Thursday, April 19, 2012

Elders Take a Break From Weeping To Smile Down Upon New Generation

UPDATE: VIDEO released at   Press Conference in Mill Creek Park's Lily Pond

Smiling through the tears - conservationists of old smiling down on those trying to follow in their footsteps in the fight for clean water, clean land and the preservation of unsullied wild places - and then they continue to weep at the horrors wrought by entities like an out-of-control fossil fools industry - and at our shared willful and arrogant ignorance. We hope there is time...
Smiling through the tears - conservationists of old smiling down on those following in their footsteps (although the water is higher, the pool of tears deeper)
Coverage of Lily Pond press conference here:  
We Stand For What We Stand In - Do You?**  It was held in attempt to keep media up-to-date on fast breaking BP Actions, See earlier Actions Here: and Here:

This is the anniversary of the BP Gulf Disaster and Ecowatch breaks story of BP cover-up TWO years earlier, story here: PART 2: BP Covered Up Blow-out Prior to Deepwater Horizon

Brief Warren Tribune-Chronicle video on YouTube here:
Return of the rainbow warriors... :-)

Return of the rainbow warriors although in reality they are the everyday people all around you, participating in civic duties, attending meeting after meeting, standing up, speaking out, even running for office Jim....Howard... Cheryl...
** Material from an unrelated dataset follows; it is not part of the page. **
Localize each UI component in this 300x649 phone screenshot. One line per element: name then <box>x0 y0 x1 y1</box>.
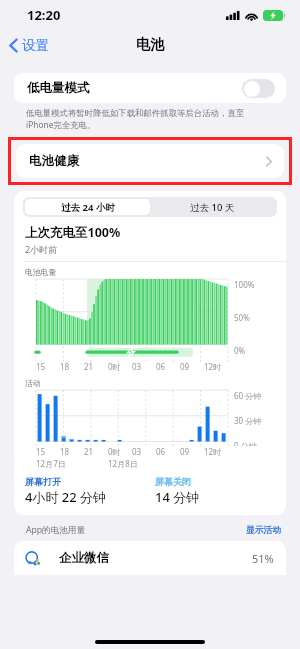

Mill Creek Park board meeting, some of the Guardians giving comment and guidance
Occupy Youngstown GA General Assembly meeting, downtown Youngstown Ohio

After the We Stand For What We Stand In - Do You?** press conference in the Lily Pond, Mill Creek Park, Youngstown, northeast Ohio
...speaking out and taking action often shoulder-to-shoulder and sometimes alone as Tom Cvetkovich did (above in the red shirt assisting with the We Stand For What We Stand In - Do You?** ) On April 18, 2012, Tom made a fervent and science-backed plea to the town fathers to enact a human rights-based ban on fracking in Youngstown. If they listen and act they will beat Cincinnati to be the first major city in Ohio to pass an anti-fracking resolution

The transcript of Tom's  presentation:
Plea for a ban on Hydraulic Fracking in the Meander and Mill Creek Watersheds To: The Youngstown City Council, The Governing Board of the Mahoning Valley Sanitary District and the Mill Creek Park Commissioners Mayor, City Council, fellow concerned citizens, I will present three reasons why a ban on hydrofracking in the Meander and Mill Creek watersheds is a reasonable idea.
They are health, economic and legal in nature. Everyone acknowledges that there is risk in an endeavor as complex and huge as hydrofracking The question is when do the quantity, severity and nature of those risks outweigh the benefits. We accept risk when we drive our cars. And we seek to minimize risk when identified causes lead to a pattern of accidents, we lower speed limits, seat belts, change the signage, etc. There are 64,000 active gas wells in Ohio. This record is a seemingly compelling argument to accept the future proposed round of drilling. But we also know that hydrofracking multiplies all of the risk factors and stressors on human health and the environment by many times. There are more noxious air emissions, more hazardous chemicals and up to 500 times more water consumed than with conventional fracked vertical or slant wells. Past performance equals future expectations.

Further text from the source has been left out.